■ WHAT TO PRODUCE
Pictures excluded, return every entry exactly, please.
--- PROVIDED MATERIAL ---
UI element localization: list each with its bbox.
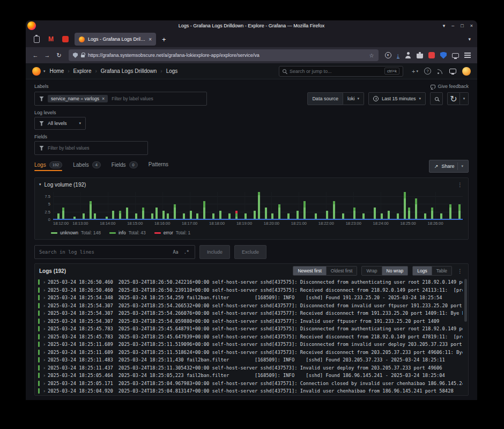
scrollbar[interactable]: [464, 279, 467, 393]
expand-row-icon[interactable]: ›: [43, 381, 48, 386]
reload-button[interactable]: ↻: [54, 52, 64, 59]
expand-row-icon[interactable]: ›: [43, 334, 48, 339]
view-logs-button[interactable]: Logs: [412, 266, 432, 276]
close-button[interactable]: ×: [470, 23, 473, 28]
datasource-select[interactable]: loki ▾: [343, 92, 364, 105]
expand-row-icon[interactable]: ›: [43, 365, 48, 371]
extensions-icon[interactable]: [417, 52, 423, 58]
log-row[interactable]: ›2025-03-24 18:25:45.7832025-03-24T18:25…: [38, 333, 463, 341]
list-all-tabs-icon[interactable]: ▾: [468, 36, 472, 42]
exclude-button[interactable]: Exclude: [234, 245, 266, 259]
new-tab-button[interactable]: +: [160, 35, 168, 43]
share-button[interactable]: ↗ Share ▾: [429, 160, 469, 173]
panel-menu-icon[interactable]: ⋮: [456, 268, 464, 274]
wrap-wrap-button[interactable]: Wrap: [361, 266, 382, 276]
expand-row-icon[interactable]: ›: [43, 342, 48, 347]
sort-oldest-first-button[interactable]: Oldest first: [327, 266, 358, 276]
download-icon[interactable]: ↓: [397, 53, 400, 58]
new-item-button[interactable]: +▾: [412, 68, 418, 75]
log-row[interactable]: ›2025-03-24 18:25:11.6892025-03-24T18:25…: [38, 341, 463, 349]
url-bar[interactable]: https://grafana.systemsobscure.net/a/gra…: [69, 49, 379, 61]
include-button[interactable]: Include: [199, 245, 230, 259]
log-row[interactable]: ›2025-03-24 18:25:11.6892025-03-24T18:25…: [38, 349, 463, 357]
avatar[interactable]: [462, 67, 471, 76]
fields-filter-input[interactable]: [48, 145, 143, 151]
tab-patterns[interactable]: Patterns: [149, 161, 168, 170]
zoom-out-button[interactable]: [430, 92, 443, 105]
help-icon[interactable]: ?: [424, 68, 431, 75]
breadcrumb-item[interactable]: Grafana Logs Drilldown: [101, 68, 157, 74]
match-case-button[interactable]: Aa: [172, 249, 180, 255]
display-extension-icon[interactable]: [452, 53, 459, 58]
expand-row-icon[interactable]: ›: [43, 279, 48, 285]
tab-close-icon[interactable]: ×: [149, 36, 152, 42]
expand-row-icon[interactable]: ›: [43, 326, 48, 331]
log-row[interactable]: ›2025-03-24 18:25:54.3482025-03-24 18:25…: [38, 294, 463, 302]
expand-row-icon[interactable]: ›: [43, 373, 48, 378]
label-filter-chip[interactable]: service_name = varlogs ×: [48, 95, 108, 102]
wrap-no-wrap-button[interactable]: No wrap: [382, 266, 409, 276]
log-row[interactable]: ›2025-03-24 18:26:50.4602025-03-24T18:26…: [38, 278, 463, 286]
scrollbar-thumb[interactable]: [464, 279, 467, 322]
menu-icon[interactable]: [464, 53, 471, 58]
log-row[interactable]: ›2025-03-24 18:26:50.4602025-03-24T18:26…: [38, 286, 463, 294]
grafana-logo-icon[interactable]: [32, 67, 41, 76]
expand-row-icon[interactable]: ›: [43, 303, 48, 308]
log-row[interactable]: ›2025-03-24 18:25:05.4642025-03-24 18:25…: [38, 372, 463, 380]
red-extension-icon[interactable]: [428, 52, 435, 58]
clipboard-app-icon[interactable]: [31, 34, 42, 45]
expand-row-icon[interactable]: ›: [43, 310, 48, 316]
news-icon[interactable]: [437, 68, 443, 75]
gmail-icon[interactable]: M: [46, 34, 56, 45]
maximize-button[interactable]: □: [461, 23, 463, 28]
datasource-picker[interactable]: Data source loki ▾: [307, 92, 364, 105]
log-row[interactable]: ›2025-03-24 18:25:05.1712025-03-24T18:25…: [38, 380, 463, 388]
legend-item[interactable]: infoTotal: 43: [109, 230, 146, 235]
breadcrumb-item[interactable]: Explore: [73, 68, 92, 74]
breadcrumb-item[interactable]: Logs: [166, 68, 178, 74]
refresh-interval-button[interactable]: ▾: [460, 92, 469, 105]
org-switcher-icon[interactable]: ▾: [43, 69, 46, 73]
log-row[interactable]: ›2025-03-24 18:25:54.3072025-03-24T18:25…: [38, 317, 463, 326]
log-row[interactable]: ›2025-03-24 18:25:45.7832025-03-24T18:25…: [38, 325, 463, 333]
log-row[interactable]: ›2025-03-24 18:25:04.9202025-03-24T18:25…: [38, 387, 463, 395]
give-feedback-link[interactable]: Give feedback: [431, 84, 469, 89]
breadcrumb-item[interactable]: Home: [50, 68, 64, 74]
expand-row-icon[interactable]: ›: [43, 350, 48, 355]
tab-logs[interactable]: Logs192: [34, 161, 62, 171]
global-search[interactable]: ctrl+k: [279, 66, 403, 77]
back-button[interactable]: ←: [30, 52, 41, 58]
expand-row-icon[interactable]: ›: [43, 287, 48, 293]
search-input[interactable]: [290, 69, 381, 74]
collapse-panel-icon[interactable]: ▾: [39, 182, 41, 187]
tracking-protection-icon[interactable]: [73, 53, 78, 58]
label-filter-input[interactable]: [112, 96, 202, 101]
log-row[interactable]: ›2025-03-24 18:25:11.4372025-03-24T18:25…: [38, 364, 463, 372]
regex-button[interactable]: .*: [183, 249, 190, 255]
label-filter-box[interactable]: service_name = varlogs ×: [34, 92, 207, 106]
kiosk-mode-icon[interactable]: [449, 69, 456, 73]
window-menu-icon[interactable]: ▾: [443, 23, 446, 28]
log-line-search-box[interactable]: Aa .*: [34, 245, 195, 259]
minimize-button[interactable]: –: [451, 23, 454, 28]
tab-labels[interactable]: Labels4: [73, 161, 101, 171]
account-icon[interactable]: [405, 52, 411, 58]
expand-row-icon[interactable]: ›: [43, 319, 48, 324]
log-row[interactable]: ›2025-03-24 18:25:54.3072025-03-24T18:25…: [38, 302, 463, 310]
sort-newest-first-button[interactable]: Newest first: [293, 266, 326, 276]
fields-filter-box[interactable]: [34, 141, 148, 155]
pocket-icon[interactable]: ▾: [385, 52, 391, 58]
time-range-picker[interactable]: Last 15 minutes ▾: [368, 92, 426, 105]
view-table-button[interactable]: Table: [432, 266, 452, 276]
lock-icon[interactable]: [81, 55, 85, 57]
log-row[interactable]: ›2025-03-24 18:25:11.4832025-03-24 18:25…: [38, 356, 463, 364]
expand-row-icon[interactable]: ›: [43, 388, 48, 394]
bookmark-star-icon[interactable]: ☆: [369, 53, 374, 58]
log-line-search-input[interactable]: [39, 249, 169, 255]
expand-row-icon[interactable]: ›: [43, 357, 48, 363]
remove-chip-icon[interactable]: ×: [102, 96, 105, 101]
legend-item[interactable]: unknownTotal: 148: [51, 230, 101, 235]
legend-item[interactable]: errorTotal: 1: [154, 230, 190, 235]
expand-row-icon[interactable]: ›: [43, 295, 48, 300]
tab-fields[interactable]: Fields0: [112, 161, 138, 171]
---
■ ANSWER TO THIS TASK
UI element localization: list each with its bbox.
scrollbar[interactable]: [464, 279, 467, 393]
expand-row-icon[interactable]: ›: [43, 381, 48, 386]
reload-button[interactable]: ↻: [54, 52, 64, 59]
expand-row-icon[interactable]: ›: [43, 334, 48, 339]
view-logs-button[interactable]: Logs: [412, 266, 432, 276]
close-button[interactable]: ×: [470, 23, 473, 28]
datasource-select[interactable]: loki ▾: [343, 92, 364, 105]
expand-row-icon[interactable]: ›: [43, 365, 48, 371]
extensions-icon[interactable]: [417, 52, 423, 58]
log-row[interactable]: ›2025-03-24 18:25:45.7832025-03-24T18:25…: [38, 333, 463, 341]
list-all-tabs-icon[interactable]: ▾: [468, 36, 472, 42]
exclude-button[interactable]: Exclude: [234, 245, 266, 259]
new-tab-button[interactable]: +: [160, 35, 168, 43]
share-button[interactable]: ↗ Share ▾: [429, 160, 469, 173]
panel-menu-icon[interactable]: ⋮: [456, 268, 464, 274]
wrap-wrap-button[interactable]: Wrap: [361, 266, 382, 276]
expand-row-icon[interactable]: ›: [43, 342, 48, 347]
sort-oldest-first-button[interactable]: Oldest first: [327, 266, 358, 276]
download-icon[interactable]: ↓: [397, 53, 400, 58]
new-item-button[interactable]: +▾: [412, 68, 418, 75]
log-row[interactable]: ›2025-03-24 18:25:11.6892025-03-24T18:25…: [38, 341, 463, 349]
url-bar[interactable]: https://grafana.systemsobscure.net/a/gra…: [69, 49, 379, 61]
include-button[interactable]: Include: [199, 245, 230, 259]
log-row[interactable]: ›2025-03-24 18:25:11.6892025-03-24T18:25…: [38, 349, 463, 357]
avatar[interactable]: [462, 67, 471, 76]
fields-filter-input[interactable]: [48, 145, 143, 151]
tab-patterns[interactable]: Patterns: [149, 161, 168, 170]
zoom-out-button[interactable]: [430, 92, 443, 105]
help-icon[interactable]: ?: [424, 68, 431, 75]
breadcrumb-item[interactable]: Grafana Logs Drilldown: [101, 68, 157, 74]
match-case-button[interactable]: Aa: [172, 249, 180, 255]
display-extension-icon[interactable]: [452, 53, 459, 58]
expand-row-icon[interactable]: ›: [43, 279, 48, 285]
tab-close-icon[interactable]: ×: [149, 36, 152, 42]
expand-row-icon[interactable]: ›: [43, 326, 48, 331]
log-row[interactable]: ›2025-03-24 18:25:54.3482025-03-24 18:25…: [38, 294, 463, 302]
expand-row-icon[interactable]: ›: [43, 373, 48, 378]
label-filter-chip[interactable]: service_name = varlogs ×: [48, 95, 108, 102]
wrap-no-wrap-button[interactable]: No wrap: [382, 266, 409, 276]
log-row[interactable]: ›2025-03-24 18:26:50.4602025-03-24T18:26…: [38, 278, 463, 286]
scrollbar-thumb[interactable]: [464, 279, 467, 322]
menu-icon[interactable]: [464, 53, 471, 58]
log-row[interactable]: ›2025-03-24 18:26:50.4602025-03-24T18:26…: [38, 286, 463, 294]
grafana-logo-icon[interactable]: [32, 67, 41, 76]
expand-row-icon[interactable]: ›: [43, 303, 48, 308]
log-row[interactable]: ›2025-03-24 18:25:05.4642025-03-24 18:25…: [38, 372, 463, 380]
red-extension-icon[interactable]: [428, 52, 435, 58]
clipboard-app-icon[interactable]: [31, 34, 42, 45]
expand-row-icon[interactable]: ›: [43, 310, 48, 316]
news-icon[interactable]: [437, 68, 443, 75]
gmail-icon[interactable]: M: [46, 34, 56, 45]
maximize-button[interactable]: □: [461, 23, 463, 28]
datasource-picker[interactable]: Data source loki ▾: [307, 92, 364, 105]
log-row[interactable]: ›2025-03-24 18:25:05.1712025-03-24T18:25…: [38, 380, 463, 388]
legend-item[interactable]: infoTotal: 43: [109, 230, 146, 235]
breadcrumb-item[interactable]: Explore: [73, 68, 92, 74]
breadcrumb-item[interactable]: Logs: [166, 68, 178, 74]
refresh-interval-button[interactable]: ▾: [460, 92, 469, 105]
org-switcher-icon[interactable]: ▾: [43, 69, 46, 73]
log-row[interactable]: ›2025-03-24 18:25:54.3072025-03-24T18:25…: [38, 317, 463, 326]
log-row[interactable]: ›2025-03-24 18:25:45.7832025-03-24T18:25…: [38, 325, 463, 333]
log-row[interactable]: ›2025-03-24 18:25:04.9202025-03-24T18:25…: [38, 387, 463, 395]
give-feedback-link[interactable]: Give feedback: [431, 84, 469, 89]
breadcrumb-item[interactable]: Home: [50, 68, 64, 74]
expand-row-icon[interactable]: ›: [43, 350, 48, 355]
tab-logs[interactable]: Logs192: [34, 161, 62, 171]
global-search[interactable]: ctrl+k: [279, 66, 403, 77]
back-button[interactable]: ←: [30, 52, 41, 58]
expand-row-icon[interactable]: ›: [43, 287, 48, 293]
search-input[interactable]: [290, 69, 381, 74]
collapse-panel-icon[interactable]: ▾: [39, 182, 41, 187]
tracking-protection-icon[interactable]: [73, 53, 78, 58]
label-filter-input[interactable]: [112, 96, 202, 101]
log-row[interactable]: ›2025-03-24 18:25:11.4372025-03-24T18:25…: [38, 364, 463, 372]
regex-button[interactable]: .*: [183, 249, 190, 255]
label-filter-box[interactable]: service_name = varlogs ×: [34, 92, 207, 106]
kiosk-mode-icon[interactable]: [449, 69, 456, 73]
window-menu-icon[interactable]: ▾: [443, 23, 446, 28]
log-line-search-box[interactable]: Aa .*: [34, 245, 195, 259]
minimize-button[interactable]: –: [451, 23, 454, 28]
tab-labels[interactable]: Labels4: [73, 161, 101, 171]
account-icon[interactable]: [405, 52, 411, 58]
expand-row-icon[interactable]: ›: [43, 319, 48, 324]
log-row[interactable]: ›2025-03-24 18:25:54.3072025-03-24T18:25…: [38, 302, 463, 310]
sort-newest-first-button[interactable]: Newest first: [293, 266, 326, 276]
fields-filter-box[interactable]: [34, 141, 148, 155]
pocket-icon[interactable]: ▾: [385, 52, 391, 58]
time-range-picker[interactable]: Last 15 minutes ▾: [368, 92, 426, 105]
view-table-button[interactable]: Table: [432, 266, 452, 276]
lock-icon[interactable]: [81, 55, 85, 57]
log-row[interactable]: ›2025-03-24 18:25:11.4832025-03-24 18:25…: [38, 356, 463, 364]
expand-row-icon[interactable]: ›: [43, 388, 48, 394]
bookmark-star-icon[interactable]: ☆: [369, 53, 374, 58]
log-line-search-input[interactable]: [39, 249, 169, 255]
expand-row-icon[interactable]: ›: [43, 357, 48, 363]
remove-chip-icon[interactable]: ×: [102, 96, 105, 101]
legend-item[interactable]: unknownTotal: 148: [51, 230, 101, 235]
legend-item[interactable]: errorTotal: 1: [154, 230, 190, 235]
expand-row-icon[interactable]: ›: [43, 295, 48, 300]
tab-fields[interactable]: Fields0: [112, 161, 138, 171]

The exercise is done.